Keep It Real by Lee Gutkind

Author:Lee Gutkind
Language: eng
Format: epub
Publisher: W. W. Norton & Company
Published: 2013-05-02T16:00:00+00:00


Keeping It Brief

“Anybody can have ideas—the difficulty is to express them without squandering a quire of paper on an idea that ought to be reduced to one glittering paragraph.” That’s Mark Twain, arguing against verbosity.

Twain would likely have been a fan of the nonfiction short.

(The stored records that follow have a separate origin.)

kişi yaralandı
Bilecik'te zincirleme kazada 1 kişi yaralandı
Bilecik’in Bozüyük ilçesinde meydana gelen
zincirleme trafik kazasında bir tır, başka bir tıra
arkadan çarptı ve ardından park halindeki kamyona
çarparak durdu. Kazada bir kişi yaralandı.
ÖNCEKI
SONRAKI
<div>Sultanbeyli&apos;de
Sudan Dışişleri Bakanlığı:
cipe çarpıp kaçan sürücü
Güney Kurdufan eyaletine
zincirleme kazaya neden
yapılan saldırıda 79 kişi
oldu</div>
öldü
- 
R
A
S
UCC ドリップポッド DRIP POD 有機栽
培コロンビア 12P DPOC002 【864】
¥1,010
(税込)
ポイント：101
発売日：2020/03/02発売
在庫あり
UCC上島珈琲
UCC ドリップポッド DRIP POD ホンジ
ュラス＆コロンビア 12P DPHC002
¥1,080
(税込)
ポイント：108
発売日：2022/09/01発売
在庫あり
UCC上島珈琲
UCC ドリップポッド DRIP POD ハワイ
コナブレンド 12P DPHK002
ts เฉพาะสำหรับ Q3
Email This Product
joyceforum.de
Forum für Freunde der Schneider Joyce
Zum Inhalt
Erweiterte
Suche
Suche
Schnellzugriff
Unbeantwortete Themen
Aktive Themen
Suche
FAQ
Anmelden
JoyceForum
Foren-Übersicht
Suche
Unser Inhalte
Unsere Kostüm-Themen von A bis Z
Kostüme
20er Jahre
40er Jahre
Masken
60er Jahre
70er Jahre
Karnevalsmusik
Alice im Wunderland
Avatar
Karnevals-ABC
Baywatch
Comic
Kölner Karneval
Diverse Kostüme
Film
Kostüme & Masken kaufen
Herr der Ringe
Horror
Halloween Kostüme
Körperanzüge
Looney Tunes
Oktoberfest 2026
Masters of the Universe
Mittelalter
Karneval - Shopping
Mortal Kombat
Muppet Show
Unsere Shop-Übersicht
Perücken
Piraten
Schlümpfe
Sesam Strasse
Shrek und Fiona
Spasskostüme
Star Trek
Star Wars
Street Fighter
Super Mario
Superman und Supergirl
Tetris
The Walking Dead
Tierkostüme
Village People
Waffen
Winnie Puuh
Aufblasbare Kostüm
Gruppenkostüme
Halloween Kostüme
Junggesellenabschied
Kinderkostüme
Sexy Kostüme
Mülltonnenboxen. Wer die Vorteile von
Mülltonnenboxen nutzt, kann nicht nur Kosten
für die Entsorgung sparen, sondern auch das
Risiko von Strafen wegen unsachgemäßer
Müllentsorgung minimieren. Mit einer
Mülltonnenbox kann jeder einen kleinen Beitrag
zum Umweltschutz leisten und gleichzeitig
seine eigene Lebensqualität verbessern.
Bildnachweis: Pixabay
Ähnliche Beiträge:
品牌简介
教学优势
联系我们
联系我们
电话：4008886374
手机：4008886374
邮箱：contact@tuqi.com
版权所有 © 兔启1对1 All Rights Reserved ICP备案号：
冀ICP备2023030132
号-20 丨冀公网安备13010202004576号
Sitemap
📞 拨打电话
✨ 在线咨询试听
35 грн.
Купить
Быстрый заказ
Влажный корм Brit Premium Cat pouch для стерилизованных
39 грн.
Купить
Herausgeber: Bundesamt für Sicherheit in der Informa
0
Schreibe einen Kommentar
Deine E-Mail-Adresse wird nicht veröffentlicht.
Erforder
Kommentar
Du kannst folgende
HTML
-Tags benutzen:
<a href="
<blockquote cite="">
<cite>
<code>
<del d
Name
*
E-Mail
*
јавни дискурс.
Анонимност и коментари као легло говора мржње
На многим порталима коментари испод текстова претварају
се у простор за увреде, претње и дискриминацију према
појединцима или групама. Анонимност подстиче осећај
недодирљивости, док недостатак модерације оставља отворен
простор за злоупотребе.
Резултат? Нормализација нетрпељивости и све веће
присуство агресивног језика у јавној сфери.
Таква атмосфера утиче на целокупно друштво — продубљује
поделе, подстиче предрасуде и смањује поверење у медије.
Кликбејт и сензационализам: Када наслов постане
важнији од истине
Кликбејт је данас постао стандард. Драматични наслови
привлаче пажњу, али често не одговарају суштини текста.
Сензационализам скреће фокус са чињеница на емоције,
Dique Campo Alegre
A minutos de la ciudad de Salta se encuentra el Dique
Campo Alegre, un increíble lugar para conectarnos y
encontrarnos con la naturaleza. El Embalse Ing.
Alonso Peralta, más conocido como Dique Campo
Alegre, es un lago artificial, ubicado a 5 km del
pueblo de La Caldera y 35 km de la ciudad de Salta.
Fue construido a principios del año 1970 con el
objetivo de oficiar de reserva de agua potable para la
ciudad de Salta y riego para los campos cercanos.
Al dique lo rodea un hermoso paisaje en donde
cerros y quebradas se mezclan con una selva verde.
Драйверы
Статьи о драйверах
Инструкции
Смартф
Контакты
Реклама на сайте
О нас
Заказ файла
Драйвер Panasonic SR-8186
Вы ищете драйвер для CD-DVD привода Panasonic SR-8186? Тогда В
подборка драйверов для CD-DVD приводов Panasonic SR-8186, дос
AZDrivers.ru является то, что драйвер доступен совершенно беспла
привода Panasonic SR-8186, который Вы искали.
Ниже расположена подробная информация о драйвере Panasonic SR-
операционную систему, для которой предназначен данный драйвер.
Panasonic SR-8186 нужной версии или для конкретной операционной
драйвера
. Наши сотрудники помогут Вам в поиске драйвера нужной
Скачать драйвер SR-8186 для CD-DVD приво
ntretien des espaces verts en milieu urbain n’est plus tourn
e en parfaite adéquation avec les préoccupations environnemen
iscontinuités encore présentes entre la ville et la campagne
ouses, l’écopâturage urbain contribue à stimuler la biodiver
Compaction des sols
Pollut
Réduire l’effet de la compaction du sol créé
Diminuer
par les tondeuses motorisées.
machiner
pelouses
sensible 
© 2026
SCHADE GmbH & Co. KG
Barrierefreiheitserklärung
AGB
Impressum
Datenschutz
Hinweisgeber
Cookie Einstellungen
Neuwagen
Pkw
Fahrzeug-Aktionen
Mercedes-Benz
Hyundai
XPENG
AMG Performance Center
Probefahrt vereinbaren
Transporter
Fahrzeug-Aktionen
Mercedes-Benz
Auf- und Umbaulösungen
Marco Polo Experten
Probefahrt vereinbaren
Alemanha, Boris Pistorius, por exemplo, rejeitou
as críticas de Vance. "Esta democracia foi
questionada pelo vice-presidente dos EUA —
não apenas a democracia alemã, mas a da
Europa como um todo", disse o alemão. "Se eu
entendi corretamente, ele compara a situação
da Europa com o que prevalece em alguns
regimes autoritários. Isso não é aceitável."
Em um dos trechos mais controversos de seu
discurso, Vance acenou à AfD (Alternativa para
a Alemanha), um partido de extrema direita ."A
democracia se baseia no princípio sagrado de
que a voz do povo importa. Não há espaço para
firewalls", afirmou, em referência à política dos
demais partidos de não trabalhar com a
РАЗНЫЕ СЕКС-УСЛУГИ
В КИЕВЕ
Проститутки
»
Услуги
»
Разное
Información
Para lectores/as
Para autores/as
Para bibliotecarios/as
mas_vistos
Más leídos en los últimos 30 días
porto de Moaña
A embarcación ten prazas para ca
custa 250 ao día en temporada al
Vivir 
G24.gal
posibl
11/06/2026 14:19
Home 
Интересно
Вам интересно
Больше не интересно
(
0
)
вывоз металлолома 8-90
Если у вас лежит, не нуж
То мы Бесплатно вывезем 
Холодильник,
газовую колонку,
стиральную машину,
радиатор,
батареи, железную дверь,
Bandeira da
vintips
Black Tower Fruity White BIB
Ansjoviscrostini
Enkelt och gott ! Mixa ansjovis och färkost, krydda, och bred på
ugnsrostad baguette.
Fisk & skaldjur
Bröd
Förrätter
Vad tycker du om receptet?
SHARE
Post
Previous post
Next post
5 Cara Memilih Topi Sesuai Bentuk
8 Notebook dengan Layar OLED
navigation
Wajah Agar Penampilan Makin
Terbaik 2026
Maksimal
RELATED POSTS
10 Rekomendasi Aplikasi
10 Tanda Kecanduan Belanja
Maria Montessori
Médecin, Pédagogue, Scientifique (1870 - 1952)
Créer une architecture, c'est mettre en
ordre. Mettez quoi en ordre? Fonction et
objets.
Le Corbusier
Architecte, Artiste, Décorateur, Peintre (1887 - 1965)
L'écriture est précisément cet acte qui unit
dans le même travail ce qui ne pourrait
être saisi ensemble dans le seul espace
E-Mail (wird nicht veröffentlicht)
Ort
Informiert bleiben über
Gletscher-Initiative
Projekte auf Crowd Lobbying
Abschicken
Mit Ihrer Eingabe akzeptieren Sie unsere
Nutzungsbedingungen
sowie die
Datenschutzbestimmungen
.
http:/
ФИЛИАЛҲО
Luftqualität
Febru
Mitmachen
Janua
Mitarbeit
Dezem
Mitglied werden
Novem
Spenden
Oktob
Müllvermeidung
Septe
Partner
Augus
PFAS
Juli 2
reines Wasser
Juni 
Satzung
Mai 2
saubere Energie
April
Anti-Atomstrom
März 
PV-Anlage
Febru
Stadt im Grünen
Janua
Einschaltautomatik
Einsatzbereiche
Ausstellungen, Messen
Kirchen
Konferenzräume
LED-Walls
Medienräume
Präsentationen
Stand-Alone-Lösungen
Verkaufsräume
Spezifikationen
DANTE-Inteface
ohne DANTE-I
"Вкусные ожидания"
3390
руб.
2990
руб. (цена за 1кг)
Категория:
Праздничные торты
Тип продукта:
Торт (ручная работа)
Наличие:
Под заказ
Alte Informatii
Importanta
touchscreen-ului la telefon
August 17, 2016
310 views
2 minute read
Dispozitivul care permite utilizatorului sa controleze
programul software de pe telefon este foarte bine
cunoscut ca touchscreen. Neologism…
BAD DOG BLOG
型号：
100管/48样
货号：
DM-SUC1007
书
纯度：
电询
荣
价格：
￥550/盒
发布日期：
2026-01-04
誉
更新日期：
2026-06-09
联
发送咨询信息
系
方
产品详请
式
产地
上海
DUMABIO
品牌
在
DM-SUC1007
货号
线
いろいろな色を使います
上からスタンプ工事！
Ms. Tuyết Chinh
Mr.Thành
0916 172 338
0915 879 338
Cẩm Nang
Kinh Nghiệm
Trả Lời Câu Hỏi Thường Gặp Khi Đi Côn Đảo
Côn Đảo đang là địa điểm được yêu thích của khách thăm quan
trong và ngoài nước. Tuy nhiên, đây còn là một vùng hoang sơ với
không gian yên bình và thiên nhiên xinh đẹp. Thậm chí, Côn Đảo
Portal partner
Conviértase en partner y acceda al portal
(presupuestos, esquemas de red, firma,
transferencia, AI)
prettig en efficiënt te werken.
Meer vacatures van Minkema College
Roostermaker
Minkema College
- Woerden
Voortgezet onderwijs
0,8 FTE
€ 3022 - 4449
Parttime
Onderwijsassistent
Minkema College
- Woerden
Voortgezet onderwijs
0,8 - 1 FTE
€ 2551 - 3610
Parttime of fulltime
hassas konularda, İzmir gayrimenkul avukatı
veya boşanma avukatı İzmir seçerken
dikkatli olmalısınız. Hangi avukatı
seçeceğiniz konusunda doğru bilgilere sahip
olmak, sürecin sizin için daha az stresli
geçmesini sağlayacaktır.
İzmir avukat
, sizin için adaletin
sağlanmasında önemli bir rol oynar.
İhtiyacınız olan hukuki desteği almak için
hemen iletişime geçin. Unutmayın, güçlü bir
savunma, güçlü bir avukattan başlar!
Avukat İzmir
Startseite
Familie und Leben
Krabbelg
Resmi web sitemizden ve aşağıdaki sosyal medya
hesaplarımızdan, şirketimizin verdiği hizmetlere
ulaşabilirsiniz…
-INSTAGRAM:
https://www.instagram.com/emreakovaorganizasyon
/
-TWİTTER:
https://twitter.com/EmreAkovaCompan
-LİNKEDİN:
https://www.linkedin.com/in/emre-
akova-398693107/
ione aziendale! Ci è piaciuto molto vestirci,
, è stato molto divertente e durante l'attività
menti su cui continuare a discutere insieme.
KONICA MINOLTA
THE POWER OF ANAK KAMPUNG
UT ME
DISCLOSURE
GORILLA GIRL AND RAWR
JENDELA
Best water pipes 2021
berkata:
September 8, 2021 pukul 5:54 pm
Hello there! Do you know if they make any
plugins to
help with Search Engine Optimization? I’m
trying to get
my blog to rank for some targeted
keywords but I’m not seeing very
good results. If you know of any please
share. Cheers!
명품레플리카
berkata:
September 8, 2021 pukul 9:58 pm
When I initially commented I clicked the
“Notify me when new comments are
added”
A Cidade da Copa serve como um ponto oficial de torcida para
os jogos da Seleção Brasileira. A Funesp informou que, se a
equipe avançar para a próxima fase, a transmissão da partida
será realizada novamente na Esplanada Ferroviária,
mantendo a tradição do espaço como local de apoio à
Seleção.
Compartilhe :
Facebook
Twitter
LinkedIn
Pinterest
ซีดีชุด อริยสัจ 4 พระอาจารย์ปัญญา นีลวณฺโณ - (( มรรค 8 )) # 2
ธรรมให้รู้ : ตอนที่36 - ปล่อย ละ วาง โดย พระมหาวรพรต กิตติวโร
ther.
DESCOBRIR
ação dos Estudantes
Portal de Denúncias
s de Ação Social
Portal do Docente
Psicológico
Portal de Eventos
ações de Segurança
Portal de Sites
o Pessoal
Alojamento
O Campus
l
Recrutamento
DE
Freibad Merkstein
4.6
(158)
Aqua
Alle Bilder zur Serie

Taking a page from the popularity of sudden fiction, editors Judith Kitchen and Mary Paumier Jones put brief nonfiction on the literary map with their 1996 anthology In Short. In their introduction, Kitchen and Jones attribute the trend toward brevity in part to writers and readers “schooled by the quick takes of television and the movies” translating a rapid grasp of scene and context to the written word.

In an introduction to the collection (so popular it was followed by a second, In Brief, and a third, Short Takes), Bernard Cooper, author of Maps to Anywhere, suggests that short nonfiction “requires an alertness to detail, a quickening of the senses, a focusing of the literary lens, so to speak, until one has magnified some small aspect of what it means to be human.”

Cooper is among the contemporary essayists who focus on brief nonfiction. Others include Eduardo Galeano, Stuart Dybek, Brian Doyle, and Abigail Thomas, author of Safekeeping, an engaging memoir made up of one- and two-page chapters, some as brief as one hundred words. The very concise form seems to attract a fair share of poets, and in fact, the border between sudden nonfiction and the prose poem remains murky and under dispute.

Kitchen and Jones, in their three anthologies, define “brief” as “2,000 words or less,” a challenge to many writers accustomed to a wider canvas, but the online journal Brevity takes an even stingier approach, limiting writers to 750 words.

Brevity editor Dinty W. Moore asks his writers for sharp description and careful distillation. “I like to imagine a brush fire, deep inside a national park,” he explains. “The reader is a firefighter, and the writer’s job is to parachute that reader directly to the edge of the blaze to encounter flame and smoke immediately. There is no time for the long hike in.”